RV32I: Memory Access Instructions
Computational instructions only work on the contents of registers. Memory access instruction exchange 8/16/32-bit values ("bytes"/ "halfs"/"words") between registers and RAM locations.
There are 5 load ("RAM to register") instructions and 3 store ("register to RAM") instructions. They use byte addresses in RAM encoded as the value in register rs1 added with 12-bit sign-extended immediate.
2 fence instructions serialize concurrent accesses to RAM from different hardware threads.
Misaligned RAM access is allowed, but can be non-atomic and/or much slower.
Load instructions
instr | description | "C" |
---|---|---|
lw rd, imm(rs1) | "load word" | int32_t *ptr = rs1 + (int32_t)imm; rd = *ptr; |
lh rd, imm(rs1) | "load half", sign-extend | int16_t *p = rs1 + (int32_t)imm; rd = (int32_t)*p; |
lb rd, imm(rs1) | "load byte", sign-extend | int8_t *p = rs1 + (int32_t)imm; rd = (int32_t)*p; |
lhu rd, imm(rs1) | "load half unsigned" | uint16_t *p = rs1 + (int32_t)imm; rd = (uint32_t)*p; |
lbu rd, imm(rs1) | "load byte unsigned" | uint8_t *p = rs1 + (int32_t)imm; rd = (uint32_t)*p; |
Store instructions
instr | description | "C" |
---|---|---|
sw imm(rs1), rs2 | "store word" | *(int32_t *)(rs1 + imm[11:0])) = rs2 |
sh imm(rs1), rs2 | "store half" | *(int16_t *)(rs1 + imm[11:0])) = (int16_t)rs2 |
sb imm(rs1), rs2 | "store byte" | *(int8_t *)(rs1 + imm[11:0])) = (int8_t)rs2 |
Fence instructions
instr | description |
---|---|
fence pred, succ | an explicit barrier for the specified kinds of concurrent memory accesses |
fence.i | an explicit barrier for writing and executing instructions in RAM concurrently |
When multiple harts, hardware threads ("cores") are present and share the same RAM, it is necessary to control how changes by one hart are perceived by another.
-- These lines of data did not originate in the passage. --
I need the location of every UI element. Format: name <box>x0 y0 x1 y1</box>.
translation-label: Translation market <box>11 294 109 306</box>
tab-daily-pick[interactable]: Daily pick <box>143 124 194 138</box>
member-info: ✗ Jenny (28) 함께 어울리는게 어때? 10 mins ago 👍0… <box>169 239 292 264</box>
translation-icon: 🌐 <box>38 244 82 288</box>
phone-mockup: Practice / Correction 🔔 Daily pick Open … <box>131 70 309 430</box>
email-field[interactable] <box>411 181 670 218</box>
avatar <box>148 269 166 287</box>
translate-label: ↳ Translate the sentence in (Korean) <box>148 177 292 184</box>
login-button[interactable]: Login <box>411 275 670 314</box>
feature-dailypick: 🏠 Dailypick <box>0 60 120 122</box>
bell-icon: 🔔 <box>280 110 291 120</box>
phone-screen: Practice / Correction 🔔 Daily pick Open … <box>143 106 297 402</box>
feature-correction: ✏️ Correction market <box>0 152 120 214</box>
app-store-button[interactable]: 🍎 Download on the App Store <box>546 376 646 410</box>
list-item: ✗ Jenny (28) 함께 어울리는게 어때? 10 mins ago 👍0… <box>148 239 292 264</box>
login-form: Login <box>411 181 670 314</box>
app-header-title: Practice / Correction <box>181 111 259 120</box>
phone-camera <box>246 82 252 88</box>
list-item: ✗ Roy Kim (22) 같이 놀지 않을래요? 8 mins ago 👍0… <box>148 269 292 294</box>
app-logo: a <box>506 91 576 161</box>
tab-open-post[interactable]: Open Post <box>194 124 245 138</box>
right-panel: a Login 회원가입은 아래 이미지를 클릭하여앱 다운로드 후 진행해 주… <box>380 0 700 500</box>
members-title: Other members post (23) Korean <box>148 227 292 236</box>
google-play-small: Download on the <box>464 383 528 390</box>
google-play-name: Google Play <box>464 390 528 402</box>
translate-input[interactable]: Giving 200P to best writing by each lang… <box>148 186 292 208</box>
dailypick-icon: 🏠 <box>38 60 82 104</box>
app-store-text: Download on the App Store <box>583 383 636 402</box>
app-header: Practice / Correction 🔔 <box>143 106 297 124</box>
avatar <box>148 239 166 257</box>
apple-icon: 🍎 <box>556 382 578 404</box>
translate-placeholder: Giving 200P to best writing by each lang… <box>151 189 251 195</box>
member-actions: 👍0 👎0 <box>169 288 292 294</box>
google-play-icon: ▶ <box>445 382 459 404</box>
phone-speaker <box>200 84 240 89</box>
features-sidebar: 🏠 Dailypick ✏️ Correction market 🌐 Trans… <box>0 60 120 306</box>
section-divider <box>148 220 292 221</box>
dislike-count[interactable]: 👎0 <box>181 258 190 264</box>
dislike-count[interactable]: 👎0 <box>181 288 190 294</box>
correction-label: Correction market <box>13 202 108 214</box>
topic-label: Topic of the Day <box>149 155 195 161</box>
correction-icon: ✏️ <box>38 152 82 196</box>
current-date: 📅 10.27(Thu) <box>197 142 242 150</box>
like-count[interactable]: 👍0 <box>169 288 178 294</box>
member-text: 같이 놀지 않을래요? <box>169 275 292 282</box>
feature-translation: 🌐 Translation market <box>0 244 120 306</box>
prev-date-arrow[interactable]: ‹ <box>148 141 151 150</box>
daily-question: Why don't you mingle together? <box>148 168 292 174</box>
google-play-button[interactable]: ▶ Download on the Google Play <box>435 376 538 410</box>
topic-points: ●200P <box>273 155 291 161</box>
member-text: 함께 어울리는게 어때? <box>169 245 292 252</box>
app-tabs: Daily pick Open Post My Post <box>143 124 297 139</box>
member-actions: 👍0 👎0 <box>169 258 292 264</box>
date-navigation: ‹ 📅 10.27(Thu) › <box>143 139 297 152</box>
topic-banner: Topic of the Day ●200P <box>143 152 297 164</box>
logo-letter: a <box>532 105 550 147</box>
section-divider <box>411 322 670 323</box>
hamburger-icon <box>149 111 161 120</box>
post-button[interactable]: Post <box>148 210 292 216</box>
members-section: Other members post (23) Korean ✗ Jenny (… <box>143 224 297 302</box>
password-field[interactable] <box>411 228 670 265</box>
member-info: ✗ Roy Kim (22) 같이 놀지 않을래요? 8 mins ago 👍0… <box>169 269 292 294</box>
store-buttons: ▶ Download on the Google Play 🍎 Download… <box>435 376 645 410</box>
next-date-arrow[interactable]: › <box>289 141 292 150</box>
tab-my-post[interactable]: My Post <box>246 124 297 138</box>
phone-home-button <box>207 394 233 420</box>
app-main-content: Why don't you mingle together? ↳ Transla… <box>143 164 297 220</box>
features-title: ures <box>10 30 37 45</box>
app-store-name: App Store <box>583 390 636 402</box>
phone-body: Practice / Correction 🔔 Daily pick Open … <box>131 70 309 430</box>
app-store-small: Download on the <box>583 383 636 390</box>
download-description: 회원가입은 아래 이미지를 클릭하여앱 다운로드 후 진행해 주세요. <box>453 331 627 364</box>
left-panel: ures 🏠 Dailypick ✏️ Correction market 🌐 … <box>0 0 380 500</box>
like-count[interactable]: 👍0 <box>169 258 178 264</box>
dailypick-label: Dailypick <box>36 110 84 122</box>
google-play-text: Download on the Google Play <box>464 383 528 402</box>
Some (ahem, x86_64) architectures provide sequential consistency, which guarantees that any observed state can be described by some combination of concurrent sequential changes. This model makes it easier to reason about machine code, but can significantly complicate hardware. Under sequential consistency, speculative and out-of-order execution must maintain a separate externally visible sequentially-consistent state.
Since different harts work with different areas of RAM most of the time, RISC-V assumes a relaxed memory model, which requires explicit synchronization when needed.
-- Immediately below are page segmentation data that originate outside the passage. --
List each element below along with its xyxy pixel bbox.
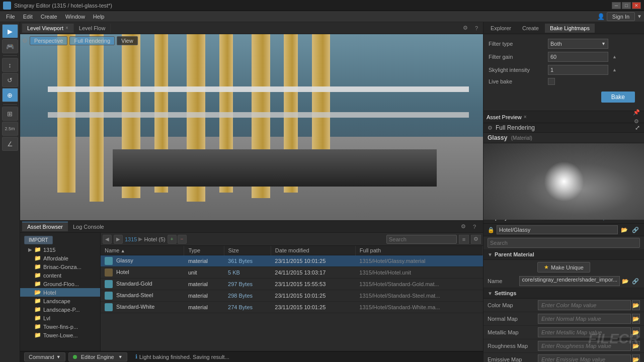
color-map-input[interactable] xyxy=(538,300,631,310)
metallic-map-input[interactable] xyxy=(538,327,631,337)
view-button[interactable]: View xyxy=(117,36,138,45)
parent-material-section[interactable]: ▼ Parent Material xyxy=(484,249,644,260)
tab-create[interactable]: Create xyxy=(517,24,544,33)
maximize-button[interactable]: □ xyxy=(622,2,631,9)
col-path[interactable]: Full path xyxy=(355,246,482,255)
tree-item-affordable[interactable]: 📁 Affordable xyxy=(20,254,100,262)
angle-tool[interactable]: ∠ xyxy=(2,137,18,151)
perspective-button[interactable]: Perspective xyxy=(30,36,67,45)
tree-item-brisac[interactable]: 📁 Brisac-Gonza... xyxy=(20,262,100,271)
tree-item-1315[interactable]: ▶ 📁 1315 xyxy=(20,245,100,254)
live-bake-checkbox[interactable] xyxy=(548,78,555,85)
tree-item-lvl[interactable]: 📁 Lvl xyxy=(20,314,100,322)
prop-search-input[interactable] xyxy=(488,238,640,248)
menu-file[interactable]: File xyxy=(2,13,19,21)
asset-search-input[interactable] xyxy=(386,235,457,244)
move-tool[interactable]: ↕ xyxy=(2,58,18,72)
preview-pin-icon[interactable]: 📌 xyxy=(632,108,641,117)
normal-map-browse-button[interactable]: 📂 xyxy=(632,314,640,324)
filter-gain-spin-up[interactable]: ▲ xyxy=(612,54,617,59)
preview-rendering-label[interactable]: Full Rendering xyxy=(496,124,535,131)
engine-dropdown[interactable]: Editor Engine ▼ xyxy=(68,352,127,361)
roughness-map-input[interactable] xyxy=(538,341,631,351)
play-button[interactable]: ▶ xyxy=(2,24,18,38)
skylight-spin-up[interactable]: ▲ xyxy=(612,67,617,72)
col-size[interactable]: Size xyxy=(224,246,271,255)
asset-browser-settings-icon[interactable]: ⚙ xyxy=(459,222,468,231)
menu-edit[interactable]: Edit xyxy=(19,13,37,21)
tab-log-console[interactable]: Log Console xyxy=(68,222,109,231)
col-date[interactable]: Date modified xyxy=(271,246,355,255)
filter-gain-input[interactable]: 60 xyxy=(548,52,608,62)
remove-asset-button[interactable]: − xyxy=(178,235,187,244)
viewport-tab-close[interactable]: × xyxy=(65,25,68,31)
tab-asset-browser[interactable]: Asset Browser xyxy=(22,222,68,231)
nav-forward-button[interactable]: ▶ xyxy=(114,235,123,244)
filter-button[interactable]: ≡ xyxy=(459,235,469,244)
camera-tool[interactable]: 🎮 xyxy=(2,39,18,53)
tab-bake-lightmaps[interactable]: Bake Lightmaps xyxy=(545,24,595,33)
cell-type: material xyxy=(184,290,224,302)
table-row[interactable]: Standard-Steel material 298 Bytes 23/11/… xyxy=(101,290,483,302)
skylight-intensity-input[interactable]: 1 xyxy=(548,65,608,75)
settings-section[interactable]: ▼ Settings xyxy=(484,288,644,299)
prop-link-icon[interactable]: 🔗 xyxy=(631,225,640,234)
add-asset-button[interactable]: + xyxy=(168,235,177,244)
emissive-map-input[interactable] xyxy=(538,354,631,362)
emissive-map-browse-button[interactable]: 📂 xyxy=(632,354,640,362)
command-dropdown[interactable]: Command ▼ xyxy=(24,352,65,361)
metallic-map-row: Metallic Map 📂 xyxy=(484,326,644,339)
asset-settings-button[interactable]: ⚙ xyxy=(471,235,481,244)
tree-item-import[interactable]: IMPORT xyxy=(20,235,100,245)
name-link-icon[interactable]: 🔗 xyxy=(631,277,640,286)
scale-tool[interactable]: ⊕ xyxy=(2,88,18,102)
tab-label-viewport: Level Viewport xyxy=(27,25,63,31)
table-row[interactable]: Standard-Gold material 297 Bytes 23/11/2… xyxy=(101,279,483,290)
col-type[interactable]: Type xyxy=(184,246,224,255)
menu-window[interactable]: Window xyxy=(61,13,89,21)
table-row[interactable]: Hotel unit 5 KB 24/11/2015 13:03:17 1315… xyxy=(101,267,483,279)
tree-item-content[interactable]: 📁 content xyxy=(20,271,100,280)
viewport-3d[interactable]: ⚙ Perspective Full Rendering View ⤢ xyxy=(20,34,483,220)
menu-help[interactable]: Help xyxy=(89,13,109,21)
viewport-settings-icon[interactable]: ⚙ xyxy=(461,24,470,33)
tab-explorer[interactable]: Explorer xyxy=(486,24,516,33)
tree-item-tower-lowe[interactable]: 📁 Tower-Lowe... xyxy=(20,331,100,339)
measure-tool[interactable]: 2.5m xyxy=(2,122,18,136)
nav-back-button[interactable]: ◀ xyxy=(103,235,112,244)
asset-browser-help-icon[interactable]: ? xyxy=(470,222,479,231)
tree-item-landscape[interactable]: 📁 Landscape xyxy=(20,297,100,305)
make-unique-button[interactable]: ★ Make Unique xyxy=(537,262,590,273)
preview-corner-icon[interactable]: ⤢ xyxy=(635,124,640,131)
full-rendering-button[interactable]: Full Rendering xyxy=(69,36,115,45)
sign-in-button[interactable]: Sign In xyxy=(607,12,635,21)
name-browse-icon[interactable]: 📂 xyxy=(621,277,630,286)
tab-level-viewport[interactable]: Level Viewport × xyxy=(22,24,74,33)
roughness-map-browse-button[interactable]: 📂 xyxy=(632,341,640,351)
tree-item-landscape-p[interactable]: 📁 Landscape-P... xyxy=(20,305,100,314)
bake-button[interactable]: Bake xyxy=(601,92,635,103)
tree-item-hotel[interactable]: 📂 Hotel xyxy=(20,288,100,297)
menu-create[interactable]: Create xyxy=(37,13,61,21)
tab-level-flow[interactable]: Level Flow xyxy=(74,24,111,33)
table-row[interactable]: Standard-White material 274 Bytes 23/11/… xyxy=(101,302,483,313)
close-button[interactable]: ✕ xyxy=(632,2,641,9)
tree-item-tower-fins[interactable]: 📁 Tower-fins-p... xyxy=(20,322,100,331)
prop-path-input[interactable]: Hotel/Glassy xyxy=(497,225,618,234)
tree-item-ground-floor[interactable]: 📁 Ground-Floo... xyxy=(20,280,100,288)
prop-browse-icon[interactable]: 📂 xyxy=(620,225,629,234)
snap-tool[interactable]: ⊞ xyxy=(2,107,18,121)
breadcrumb-root[interactable]: 1315 xyxy=(125,236,137,242)
normal-map-input[interactable] xyxy=(538,314,631,324)
rotate-tool[interactable]: ↺ xyxy=(2,73,18,87)
color-map-browse-button[interactable]: 📂 xyxy=(632,300,640,310)
metallic-map-browse-button[interactable]: 📂 xyxy=(632,327,640,337)
import-button[interactable]: IMPORT xyxy=(24,236,53,244)
filter-type-dropdown[interactable]: Both ▼ xyxy=(548,39,608,49)
col-name[interactable]: Name xyxy=(101,246,184,255)
preview-tab-label[interactable]: Asset Preview xyxy=(487,114,522,120)
minimize-button[interactable]: ─ xyxy=(612,2,621,9)
table-row[interactable]: Glassy material 361 Bytes 23/11/2015 10:… xyxy=(101,255,483,267)
viewport-help-icon[interactable]: ? xyxy=(472,24,481,33)
preview-tab-close[interactable]: × xyxy=(524,114,527,120)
A fence instruction provides an ordering guarantee between memory accesses before and after the fence. The arguments describe:
- the predecessor set: kinds of accesses by prior instructions that must be completed before fence
- the successor set: kinds of accesses by subsequent instructions that must not start before the fence
The kinds of accesses are:
- R: "read memory"
- W: "write memory"
- I: "device input"
- O: "device output"
E.g. fence rw, w
guarantees that all reads and writes by preceding
instructions appear completed before this instruction and any reordered writes
by subseqent instructions must wait until this instruction.
Note: reads by subsequent instructions can happen before this fence.
A fence.i allows to synchronize RAM data-access and instruction-access. E.g. if one hart writes instructions to RAM and another executes them, fence.i guarantees that preceding stores by one hart become visible to instruction fetches from another hart after.
Encoding
Stores are in S-type format:
instr | imm[11:5] | rs2 | rs1 | funct3 | imm[4:0] | opcode |
---|---|---|---|---|---|---|
sb | 000 | 01 000 11 | ||||
sh | 001 | 01 000 11 | ||||
sw | 010 | 01 000 11 |
The following instructions are in I-type format:
instr | imm[11:0] | rs1 | funct3 | rd | opcode |
---|---|---|---|---|---|
lb | 000 | 00 000 11 | |||
lh | 001 | 00 000 11 | |||
lw | 010 | 00 000 11 | |||
lbu | 100 | 00 000 11 | |||
lhu | 101 | 00 000 11 |
instr | imm[11:0] | rs1 | funct3 | rd | opcode |
---|---|---|---|---|---|
fence | 0000 pred succ | 00000 | 000 | 00000 | 00 011 11 |
fence.i | 0000 0000 00000 | 00000 | 001 | 00000 | 00 011 11 |
Least significant byte looks like:
03
/83
for loads23
/A3
for stores0F
for fences
TODO: clarify encoding of pred/succ masks.